What's the correct workflow to add or change files in order to be able to create a diff?


----------



## SirDice (Apr 20, 2021)

It seems to be missing a commit step after you added your files.


----------



## zirias@ (Apr 20, 2021)

`git add` only stages changes for commit. For rebasing local commits on whatever is fetched, you need to commit them first with `git commit`.

But then, the simplest version is to just do nothing, `git diff` will then show the diffs from your working copy compared to the latest HEAD. If you want to undo the `git add` (IOW remove the files from the staging area), you can use `git restore --staged`.


----------



## neal (Apr 20, 2021)

What would be the point of committing the changes, as they will never be pushed anywhere. The real changes will be via the generated diff.

Even if I don't `git add` anything, the presence of changed files stops the `git pull --rebase` from happening.


----------



## SirDice (Apr 20, 2021)

How I would do it, is to create a new branch. Do the development in there, add and commit the changes. Then rebase with the main branch before creating a git patch file.


----------



## neal (Apr 21, 2021)

It seems that the command in the ports manual to create the diff needs to be changed to:
`git diff --cached . > ../`make -VPKGNAME`.diff`
This produces a diff of the changes staged for the next commit.
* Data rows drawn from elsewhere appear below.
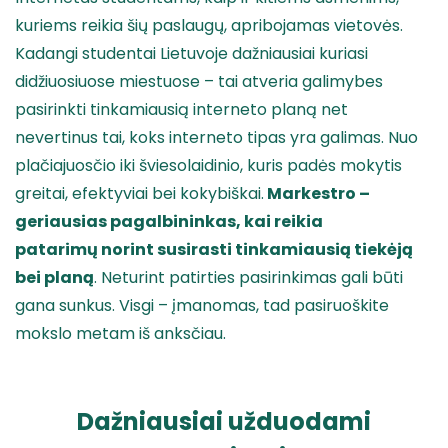
kuriems reikia šių paslaugų, apribojamas vietovės.
Kadangi studentai Lietuvoje dažniausiai kuriasi
didžiuosiuose miestuose – tai atveria galimybes
pasirinkti tinkamiausią interneto planą net
nevertinus tai, koks interneto tipas yra galimas. Nuo
plačiajuosčio iki šviesolaidinio, kuris padės mokytis
greitai, efektyviai bei kokybiškai.
Markestro –
geriausias pagalbininkas, kai reikia
patarimų norint susirasti tinkamiausią tiekėją
bei planą
. Neturint patirties pasirinkimas gali būti
gana sunkus. Visgi – įmanomas, tad pasiruoškite
mokslo metam iš anksčiau.
Dažniausiai užduodami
I think I'm going to have to read the whole git manual as it's way more complex than any of the other version control systems that I've used (CMS, CVS, SVN and Mercurial).


----------



## bobmc (Apr 21, 2021)

I also find it challenging.

It's not too complicated when you are managing your own work. If Git or Mercurial already existed when FreeBSD was created, then the Ports would probably have a simpler workflow.


----------